Obviously, whittling down what I considered to be a pretty killer programme to only six films meant that I picked ones that I was pretty certain would be fantastic. I was only unsure about two of my final lineup: Hong Sangsoo’s The Day He Arrives, which I was worried would be too wry or obtuse, and Andrew Haigh’s Weekend, which I was worried would be too stagey. Thankfully, the former turned out to be a delightful, intelligent waltz through the backrooms of Seoul, and the latter turned out to be my favourite film of the festival by a very wide margin. It’s hard to overstate how much I loved Weekend – it’s a simple, small little movie that becomes something so much more purely by the virtue of its directness and verisimilitude, anchored by two sensitive, entirely truthful performances and a deep understanding of the world they inhabit.
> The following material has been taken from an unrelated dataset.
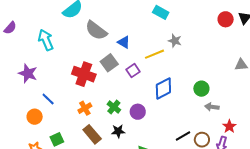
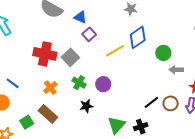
yellow line: (154, 54) -> (115, 51), moved
gray square: (109, 63) -> (70, 57), moved
purple square: (133, 71) -> (89, 34), moved
blue diamond: (163, 88) -> (138, 37), moved
brown rectangle: (92, 134) -> (48, 114), moved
In fact, my only real disappointments were Werner Herzog’s Into the Abyss, which was fine but not particularly special, and Gerardo Naranjo’s Miss Bala, which I’d heard great things about but found to be self-indulgent and psychologically shallow. I can totally understand why others like it – Naranjo is clearly a whiz at creating complicated and bracing action sequences, and this film has them in abundance. But when you’re not predisposed that kind of showmanship, as I’m not, then the story just doesn’t have legs on its own. On the other hand, I loved Martha Marcy May Marlene precisely for its showiness – there may not have been much to it beyond its disorienting approach to editing, but it still managed to get under my skin.
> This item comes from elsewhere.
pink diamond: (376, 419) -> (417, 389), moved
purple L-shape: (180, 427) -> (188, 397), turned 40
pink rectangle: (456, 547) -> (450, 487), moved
If I was going to recommend one film from my LFF though, I’d have to do for Julia Loktev’s The Loneliest Planet, not least because I’m worried no one will see it if I don’t. Not only does it have a killer premise – one split-second moment leads a hiking couple to completely reassess everything they knew about each other, and watches them as they try and figure it out from moment to moment – but the things it does with sound and colour are often extraordinary, and the way it depicts what these characters are going through without using dialogue is expert. It has plenty of flaws, sure, but it’s indicative of a truly talented director, and certainly worth seeking out.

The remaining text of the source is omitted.